このあとに長大な論争が続くのだが、僕もこの元ツイートについて何か物申して論客ぶってみようと思う。青識・小宮両氏のツイートには一切言及しない。読んでないし。togetter10ページ分とか読めないでしょ。

2番目のツイートには共感できないポイントが2点ある。

  1. 日本男児として外国人の友人から「日本女はなぜに簡単にやらしてくれるのか?」と真顔で聞かれると答えに困る
  2. 海外には貞操観念をしっかり持っていきましょう

まず1について。たまたま近い血統に生まれただけ(日本は血統主義なので)の他の日本人がどこでなにをしていようと僕には何の責任もないし、恥も感じない。1のような状況では「それを僕に聞いてどうするんだ?」という意味で困ることはあるだろうが「本当にそうなんですか」「本当だとしてその理由は知らない」と答えるだろう。
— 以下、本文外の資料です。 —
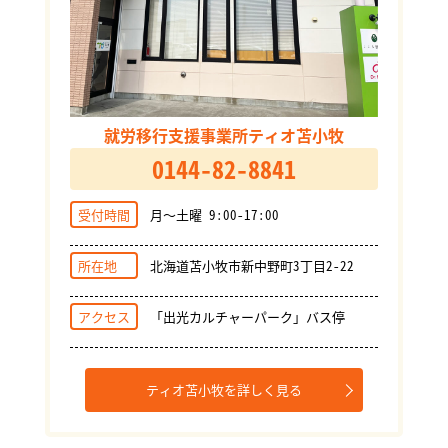
就労移行支援事業所ティオ苫小牧
0144-82-8841
受付時間
月～土曜 9:00-17:00
所在地
北海道苫小牧市新中野町3丁目2-22
アクセス
「出光カルチャーパーク」バス停
ティオ苫小牧を詳しく見る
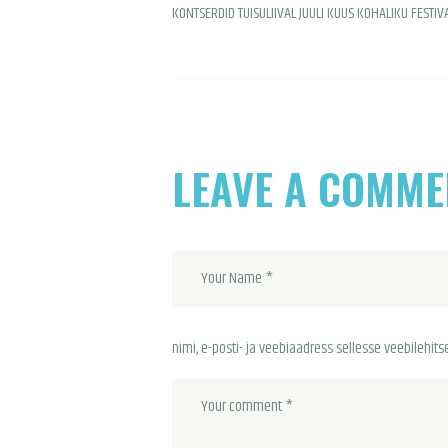
KONTSERDID TUISULIIVAL JUULI KUUS KOHALIKU FESTIV
LEAVE A COMME
nimi, e-posti- ja veebiaadress sellesse veebilehi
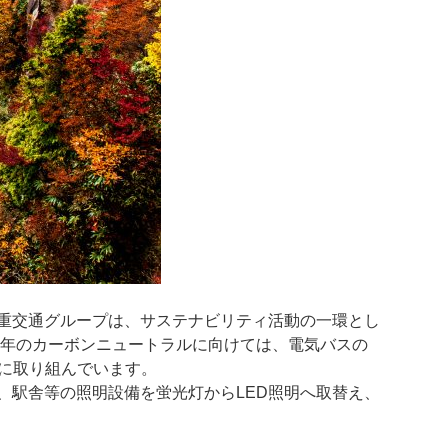
重交通グループは、サステナビリティ活動の一環とし
0年のカーボンニュートラルに向けては、電気バスの
削減に取り組んでいます。
駅舎等の照明設備を蛍光灯からLED照明へ取替え、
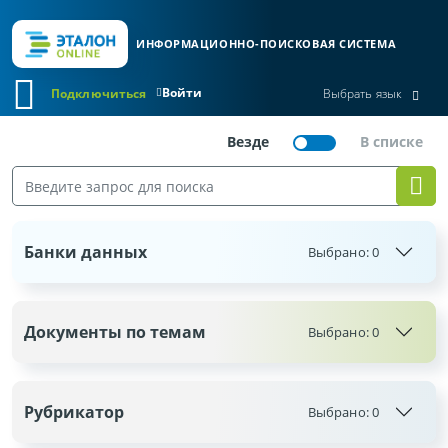
ИНФОРМАЦИОННО-ПОИСКОВАЯ СИСТЕМА
Войти
Подключиться
Выбрать язык
Банки данных
Выбрано:
0
Документы по темам
Выбрано:
0
Рубрикатор
Выбрано:
0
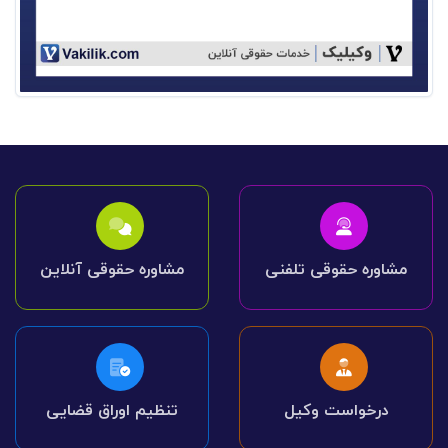
مشاوره حقوقی تلفنی
مشاوره حقوقی آنلاین
درخواست وکیل
تنظیم اوراق قضایی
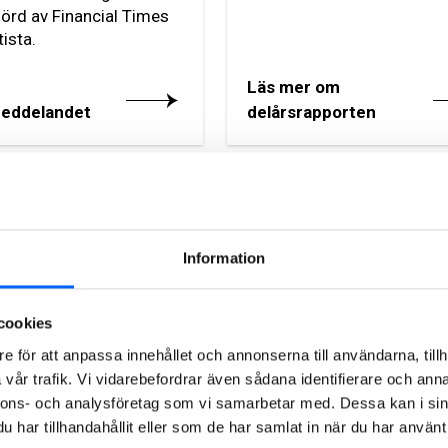
rd av Financial Times
ista.
Läs mer om
eddelandet
delårsrapporten
Sök
Alla pressmeddelanden
Information
2026
2025
2024
2023
2022
cookies
e för att anpassa innehållet och annonserna till användarna, tillh
e pressmeddelanden
vår trafik. Vi vidarebefordrar även sådana identifierare och anna
er högspänningsställverk
nnons- och analysföretag som vi samarbetar med. Dessa kan i sin
har tillhandahållit eller som de har samlat in när du har använt 
nd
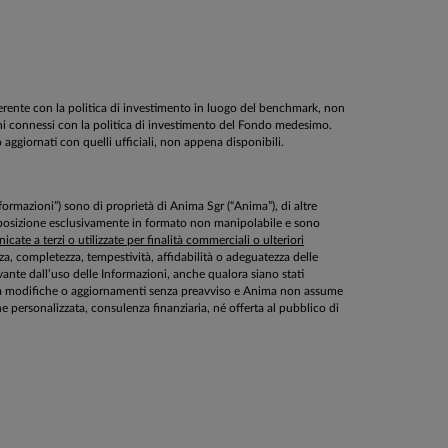
oerente con la politica di investimento in luogo del benchmark, non
schi connessi con la politica di investimento del Fondo medesimo.
o aggiornati con quelli ufficiali, non appena disponibili.
Informazioni”) sono di proprietà di Anima Sgr (“Anima”), di altre
disposizione esclusivamente in formato non manipolabile e sono
cate a terzi o utilizzate per finalità commerciali o ulteriori
ezza, completezza, tempestività, affidabilità o adeguatezza delle
ante dall’uso delle Informazioni, anche qualora siano stati
ette a modifiche o aggiornamenti senza preavviso e Anima non assume
personalizzata, consulenza finanziaria, né offerta al pubblico di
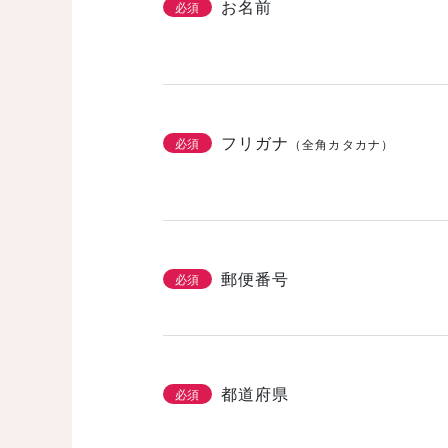
お名前
必須
フリガナ
必須
（全角カタカナ）
郵便番号
必須
都道府県
必須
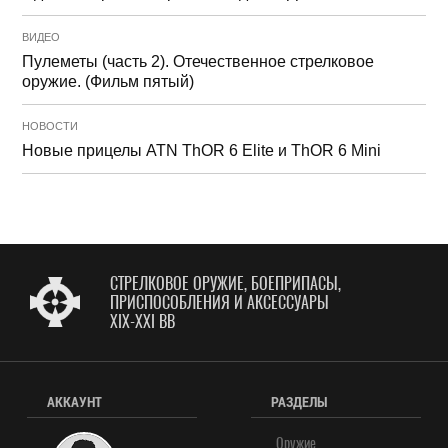
ВИДЕО
Пулеметы (часть 2). Отечественное стрелковое
оружие. (Фильм пятый)
НОВОСТИ
Новые прицелы ATN ThOR 6 Elite и ThOR 6 Mini
СТРЕЛКОВОЕ ОРУЖИЕ, БОЕПРИПАСЫ,
ПРИСПОСОБЛЕНИЯ И АКСЕССУАРЫ
XIX-XXI ВВ
АККАУНТ
РАЗДЕЛЫ
Оружие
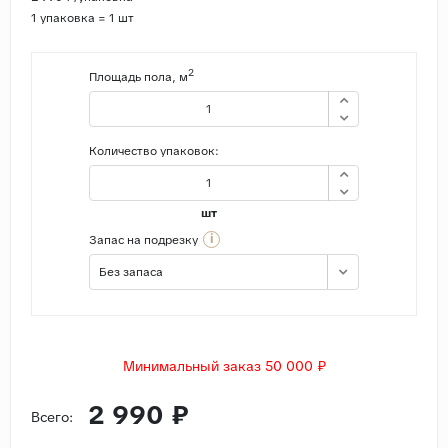
1 упаковка = 1 шт
Страны
Россия
2
Площадь пола, м
Индия
Китай
Количество упаковок:
Турция
Иран
шт
Испания
i
Запас на подрезку
Италия
Без запаса
Минимальный заказ 50 000 ₽
2 990 ₽
Всего:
2について、上記の理由からそもそも他人にこの内容を呼びかける動機が理解できないのだが、人が誰かとセックスすることは自由だと思う。だから「貞操観念」という言葉で他人のセックスを制限するべきではない。

ここまでで一応僕の立場は表現し終えたのだが、3・4番目のツイートもなかなか悩ましい。僕は「他の日本人のことなんか知らんがな」と言えるが、そうではない人間がいることも知っている。「あなたの国の女性はなぜ簡単にやらしてくれるの」は上記2つの理由から論理的には罵倒になっていないが、歴史的文脈を踏まえると話は複雑になる。発言者が「女性の貞操は共同体の規範によって管理されるべきだ」という信念を持っていればこの質問は共同体への攻撃という意図を持って発せられたことなる。そしてこのような信念は歴史上には実在している(この信念の逆は自由恋愛なので)。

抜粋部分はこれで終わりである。